Showing 4 changed files with 541 additions and 31 deletions.
diff --git a/coinmetrics/_data_collection.py b/coinmetrics/_data_collection.py
@@ -23,6 +23,7 @@
 )
 from coinmetrics._utils import get_file_path_or_buffer
 from coinmetrics._models import AssetChainsData, CoinMetricsAPIModel, TransactionTrackerData
+from coinmetrics._catalogs import convert_catalog_dtypes, _expand_df
 from importlib import import_module
 from concurrent.futures import ThreadPoolExecutor, Executor
 from tqdm import tqdm
@@ -362,12 +363,6 @@ class TransactionTrackerDataCollection(DataCollection):
     API_RETURN_MODEL = TransactionTrackerData
 
 
-class CatalogV2DataCollection(DataCollection):
-    """
-    This class will be used to implement functionality specific to catalog-v2 endpoints.
-    """
-
-
 class ParallelDataCollection(DataCollection):
     """
     This class will be used as an extension of the normal data collection, but all functions will run in parallel,
@@ -1009,3 +1004,121 @@ def parse_date(date_input: Union[datetime, date, str]) -> datetime:
             except ValueError:
                 continue
         raise ValueError(f"Unrecognized date format for string: {date_input}")
+
+
+class CatalogV2DataCollection(DataCollection):
+    """
+    This class is used to implement functionality specific to catalog-v2 endpoints.
+    """
+
+    def __init__(
+        self,
+        data_retrieval_function: DataRetrievalFuncType,
+        endpoint: str,
+        url_params: Dict[str, UrlParamTypes],
+        csv_export_supported: bool = True,
+        columns_to_store: List[str] = [],
+        client: Optional[CoinMetricsClient] = None,
+        metric_type: Optional[str] = None,
+        iterable_col: Optional[str] = None,
+        iterable_key: Optional[str] = None,
+        explode_on: Optional[str] = None,
+        assign_to: Optional[str] = None,
+        nested_catalog_columns: List[str] = ["min_time", "max_time"]
+    ):
+        super().__init__(
+            data_retrieval_function=data_retrieval_function,
+            endpoint=endpoint,
+            url_params=url_params,
+            csv_export_supported=csv_export_supported,
+            columns_to_store=columns_to_store,
+            client=client
+        )
+        # *-metrics data
+        self.metric_type = metric_type
+        # column where nested catalog fields live e.g. "frequencies"

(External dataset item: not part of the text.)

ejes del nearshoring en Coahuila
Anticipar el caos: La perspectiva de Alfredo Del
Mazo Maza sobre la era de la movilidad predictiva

+        self.iterable_col = iterable_col
+        # grain for each value in iterable_col e.g. "frequency"
+        self.iterable_key = iterable_key
+        self.explode_on = explode_on
+        self.assign_to = assign_to
+        # fields in nested dicts in catalog response
+        self.nested_catalog_columns = nested_catalog_columns
+
+    def to_dataframe(
+        self,
+        header: Optional[List[str]] = None,
+        dtype_mapper: Optional[Dict[str, Any]] = None,
+        optimize_pandas_types: Optional[bool] = True
+    ) -> DataFrameType:
+        """
+        Transforms catalog data in list form into a dataframe
+        :return: DataFrame
+        """
+        df = pd.DataFrame(self)
+
+        # catalog data with no nested data
+        if self.iterable_col is None or not isinstance(self.iterable_col, str) or not isinstance(self.iterable_key, str):
+            return convert_catalog_dtypes(df)
+
+        # for *-metrics and market-* types, add frequency (depth if orderbook)

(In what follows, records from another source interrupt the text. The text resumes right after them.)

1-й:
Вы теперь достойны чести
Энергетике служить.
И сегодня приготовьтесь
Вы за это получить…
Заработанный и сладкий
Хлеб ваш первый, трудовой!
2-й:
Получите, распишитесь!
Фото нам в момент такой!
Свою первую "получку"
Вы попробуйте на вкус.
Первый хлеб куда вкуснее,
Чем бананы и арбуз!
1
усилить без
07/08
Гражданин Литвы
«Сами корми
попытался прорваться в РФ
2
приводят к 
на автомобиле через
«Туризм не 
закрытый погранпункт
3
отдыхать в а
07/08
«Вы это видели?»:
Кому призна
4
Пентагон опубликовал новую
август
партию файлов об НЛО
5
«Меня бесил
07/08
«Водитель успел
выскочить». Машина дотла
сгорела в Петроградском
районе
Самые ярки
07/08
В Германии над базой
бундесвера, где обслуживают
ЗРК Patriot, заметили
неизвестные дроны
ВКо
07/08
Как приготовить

+        if isinstance(self.iterable_key, str):
+            self.nested_catalog_columns = [self.iterable_key] + self.nested_catalog_columns
+
+        def _assign_column(df_: DataFrameType, col_name: str, values: Iterable[Any]) -> DataFrameType:
+            return df_.assign(**{col_name: values})
+
+        if self.metric_type is not None:
+            # for *-metrics datatypes
+            mapper = df[self.metric_type].to_dict()
+
+            def _assign_metric(x: DataFrameType) -> Any:
+                try:
+                    return x[self.assign_to]
+                except TypeError:
+                    return None
+
+            df = df.explode(self.explode_on).assign(
+                metrics=lambda x: pd.Series(x[self.explode_on])
+            )
+            df[self.assign_to] = df[self.explode_on].apply(_assign_metric)
+            df_metrics = df.dropna(subset=[self.explode_on]).metrics.apply(
+                pd.Series
+            )
+            df_metrics[self.metric_type] = df_metrics.index.map(mapper)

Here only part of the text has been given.